One Man's Treasure: Monsieur Chopin
August 2, 2014
Through Aug. 10
Time travel to 1848 and the well-appointed Parisian living room of composer Frederic Chopin as Hershey Felder brings the pianist to life in his solo show, Monsieur Chopin, now playing on the Berkeley Repertory Theatre's Thrust Stage through Aug. 10.
Joel Zwick (My Big Fat Greek Wedding) directed the one hour, 45-minute performance, for which Felder wrote the book. Monsieur Chopin provides the mazurkas, polonaises, nocturnes, and waltzes. And playwright-composer Felder, a classically trained pianist, plays the grand piano on stage dressed in 19th-century attire and wig.
The dozen or so Chopin works included in the show were selected because they give the play its narrative thrust, according to Felder. "They absolutely have to drive the story,'' he said, in a telephone interview. "One of the pieces I was desperate to play was the 'Berceuse' but I didn't include it because it didn't move the action." Felder sometimes plays the lyrical lullaby (Op. 57, Variations in D-Flat Major) as an encore.

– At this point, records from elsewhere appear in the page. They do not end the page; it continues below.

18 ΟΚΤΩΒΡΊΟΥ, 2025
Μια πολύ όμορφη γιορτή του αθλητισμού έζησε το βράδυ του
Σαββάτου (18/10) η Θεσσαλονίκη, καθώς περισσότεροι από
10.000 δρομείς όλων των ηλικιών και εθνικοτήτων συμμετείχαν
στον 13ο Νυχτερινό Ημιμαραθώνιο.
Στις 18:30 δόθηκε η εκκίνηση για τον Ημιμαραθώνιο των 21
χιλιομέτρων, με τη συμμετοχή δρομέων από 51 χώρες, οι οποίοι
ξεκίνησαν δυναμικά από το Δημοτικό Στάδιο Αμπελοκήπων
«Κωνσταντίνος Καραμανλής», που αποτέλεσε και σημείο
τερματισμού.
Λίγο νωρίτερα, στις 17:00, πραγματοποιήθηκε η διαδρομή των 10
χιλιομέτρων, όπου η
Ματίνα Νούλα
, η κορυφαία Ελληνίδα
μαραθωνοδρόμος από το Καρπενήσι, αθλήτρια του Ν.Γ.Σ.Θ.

Monsieur Chopin brings the audience on a journey to the Romantic era of the early 19th century and into a window of the composer's short life. The piece is structured around milestones in the years before his death in 1849 with solo piano works. Monsieur Chopin is the second movement in Felder's Composers Sonata (1999-2014), which are one-man shows in which he portrays noted composers, including George Gershwin Alone, Beethoven As I Knew Him, Leonard Bernstein in Maestro, Franz Liszt in Musik, and Hershey Felder As Irving Berlin.
The Montreal-born Felder chooses the composers with the goal of combining storytelling with great music. "It has to have a strong story, strong music and it has to be a collaboration with an audience ― people have to want to come and see it," he said.

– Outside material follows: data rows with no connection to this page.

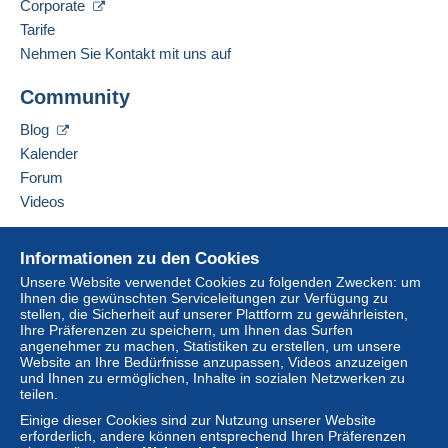
Corporate
Von 1gr bis 19gr
Sprachkenntnisse:
Tarife
1,96 €
Französisch,
Englisch (Vereinigtes Königreich),
Nehmen Sie Kontakt mit uns auf
Deutsch
Von 20gr bis 100gr
Community
4,15 €
Diesen Verkäufer zu den Favoriten hinzufügen
Blog
Von 101gr bis 250gr
Verkäufer kontaktieren
Kalender
Diesen Verkäufer zu meiner schwarzen Liste
9,85 €
hinzufügen
Forum
Von 251gr bis 500gr
Videos
14,55 €
Hilfe
Informationen zu den Cookies
Von 501gr bis 2000gr
Online-Hilfe
Unsere Website verwendet Cookies zu folgenden Zwecken: um
26,50 €
Ihnen die gewünschten Serviceleitungen zur Verfügung zu
Auf Delcampe kaufen
stellen, die Sicherheit auf unserer Plattform zu gewährleisten,
Auf Delcampe verkaufen
Ab 2001gr
Ihre Präferenzen zu speichern, um Ihnen das Surfen
angenehmer zu machen, Statistiken zu erstellen, um unsere
Eine sichere Website
555,00 €
Website an Ihre Bedürfnisse anzupassen, Videos anzuzeigen
und Ihnen zu ermöglichen, Inhalte in sozialen Netzwerken zu
teilen.
Brief mit Sendungsverfolgung
(Standardformat/Kleinbrief)
Einige dieser Cookies sind zur Nutzung unserer Website
erforderlich, andere können entsprechend Ihren Präferenzen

Felder was attracted to portraying composers who weren't regular people, "but we only know that after the fact," he noted. "None of them were born into what they became. They built it. It was part of their discovery of themselves. Chopin was born on a farm. Liszt also came out of nowhere. Some of them were children of immigrants," said Felder, whose own parents came to Canada from Poland and Hungary.
Why Chopin among a pantheon of talented and fascinating composers? "The reason is his music," said Felder. "It is so beautiful, so exotic, so everything." As well the composer's life was dramatically compelling, including his nearly decade-long romantic relationship with Sand, the pen name of the novelist Amantine-Lucile-Aurore Dupin.
"It's a great story, a great romance, a sad romance," he said, referring to the couple's breakup a few years before Chopin's death.
Felder is no stranger to the Berkeley theatre company, which last October presented The Pianist of Willesden Lane, under his direction from his adaptation of the book The Children of Willesden Lane by Mona Golabek and Lee Cohen.
Felder is currently readying Hershey Felder As Irving Berlin for November performances at the Geffen Playhouse in Los Angeles (the show was previously done in concert form at the Berkeley Rep), and a production of Jack Lemmon Returns, a one-man show with Chris Lemmon, which Felder wrote and directed, slated for a January production in Los Angeles.
As well Felder continues to work on his Liszt-Wagner piece, Musik, that explores the tangled relationship between composer Franz Liszt and his son-in-law Richard Wagner. He usually spends months going through the music of the composers he's chosen to stage a show around. After deciding what he'd like to play, he puts it through the test of whether it will resonate for theater audiences. It can take a year or two before the show reaches production. While nothing is stamped in stone with his shows, he knows when a piece works. "It always comes down to music," he said, "and a good story to tell in context."
Journalist Molly Colin writes about the arts and cultural trends.